Essa mulher nasceu no Haiti, mas seus oito filhos nasceram na República Dominicana. Centenas de milhares de pessoas de ascendência haitiana que nasceram na República Dominicana tiveram sua cidadania revogada, tornando-se apátridas e enfrentando o risco da deportação. Foto: ACNUR/B. Sokol

Essa mulher nasceu no Haiti, mas seus oito filhos nasceram na República Dominicana. Centenas de milhares de pessoas de ascendência haitiana que nasceram na República Dominicana tiveram sua cidadania revogada, tornando-se apátridas e enfrentando o risco da deportação. Foto: ACNUR/B. Sokol

A República Dominicana deve garantir que pessoas cuja cidadania foi posta em questão por uma decisão de 2013 do Tribunal Constitucional não sejam deportadas, declarou nesta sexta-feira (19) a agência da ONU para os refugiados.
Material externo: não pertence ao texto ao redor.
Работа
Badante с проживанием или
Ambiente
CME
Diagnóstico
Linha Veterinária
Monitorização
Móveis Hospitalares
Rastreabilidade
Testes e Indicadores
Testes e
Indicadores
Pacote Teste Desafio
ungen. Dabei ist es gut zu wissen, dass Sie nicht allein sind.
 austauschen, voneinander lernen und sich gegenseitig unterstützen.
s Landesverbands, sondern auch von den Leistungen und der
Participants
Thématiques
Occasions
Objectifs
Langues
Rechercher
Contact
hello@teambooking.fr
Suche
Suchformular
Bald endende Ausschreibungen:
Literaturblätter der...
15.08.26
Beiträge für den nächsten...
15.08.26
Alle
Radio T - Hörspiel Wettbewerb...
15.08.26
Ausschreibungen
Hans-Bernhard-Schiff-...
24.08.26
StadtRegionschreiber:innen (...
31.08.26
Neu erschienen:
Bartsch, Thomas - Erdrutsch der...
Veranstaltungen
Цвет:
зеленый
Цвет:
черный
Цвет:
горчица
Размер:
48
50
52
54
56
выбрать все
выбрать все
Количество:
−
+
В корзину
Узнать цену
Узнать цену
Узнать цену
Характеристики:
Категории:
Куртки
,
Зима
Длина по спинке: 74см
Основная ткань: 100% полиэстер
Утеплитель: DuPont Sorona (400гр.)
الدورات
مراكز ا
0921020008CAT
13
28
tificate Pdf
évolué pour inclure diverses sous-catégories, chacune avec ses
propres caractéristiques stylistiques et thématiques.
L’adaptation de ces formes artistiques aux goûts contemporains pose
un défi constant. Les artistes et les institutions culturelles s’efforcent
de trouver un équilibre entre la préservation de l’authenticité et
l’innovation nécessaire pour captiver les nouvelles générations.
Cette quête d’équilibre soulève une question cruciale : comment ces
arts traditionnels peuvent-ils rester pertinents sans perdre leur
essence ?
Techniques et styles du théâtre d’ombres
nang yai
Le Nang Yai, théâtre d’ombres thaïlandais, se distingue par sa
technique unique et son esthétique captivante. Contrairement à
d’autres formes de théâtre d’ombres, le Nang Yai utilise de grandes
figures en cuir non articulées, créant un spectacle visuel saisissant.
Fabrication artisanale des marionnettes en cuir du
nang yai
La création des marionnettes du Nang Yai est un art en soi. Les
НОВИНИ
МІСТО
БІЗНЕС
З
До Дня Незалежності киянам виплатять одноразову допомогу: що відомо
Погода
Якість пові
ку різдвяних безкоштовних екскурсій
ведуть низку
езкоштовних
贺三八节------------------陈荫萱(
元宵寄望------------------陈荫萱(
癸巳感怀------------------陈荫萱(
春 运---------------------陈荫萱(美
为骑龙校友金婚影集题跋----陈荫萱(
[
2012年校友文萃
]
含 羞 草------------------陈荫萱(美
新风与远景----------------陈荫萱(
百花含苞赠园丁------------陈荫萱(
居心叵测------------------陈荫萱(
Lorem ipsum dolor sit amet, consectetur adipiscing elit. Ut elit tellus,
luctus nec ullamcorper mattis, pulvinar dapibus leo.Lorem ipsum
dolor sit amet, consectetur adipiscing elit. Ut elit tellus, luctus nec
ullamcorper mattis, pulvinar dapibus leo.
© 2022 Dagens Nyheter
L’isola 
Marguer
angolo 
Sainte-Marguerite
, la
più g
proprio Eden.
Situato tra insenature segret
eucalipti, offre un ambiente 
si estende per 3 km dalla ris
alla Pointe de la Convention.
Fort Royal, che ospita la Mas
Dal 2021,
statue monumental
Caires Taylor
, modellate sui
“A decisão do Tribunal e o plano de regularização posterior que deu aos indivíduos nascidos na República Dominicana até meados de junho para regularizar a sua situação impactou dezenas de milhares de pessoas”, explicou o porta-voz do Escritório do Alto Comissariado das Nações Unidas para os Refugiados (ACNUR), Adrian Edwards, durante uma coletiva de imprensa em Genebra. “A maioria deles nasceu na República Dominicana e são de ascendência haitiana”, acrescentou.

“Com a população sem estado na República Dominicana estimada em mais de 200 mil pessoas, as consequências de expulsão podem ser devastadoras”, alertou Edwards.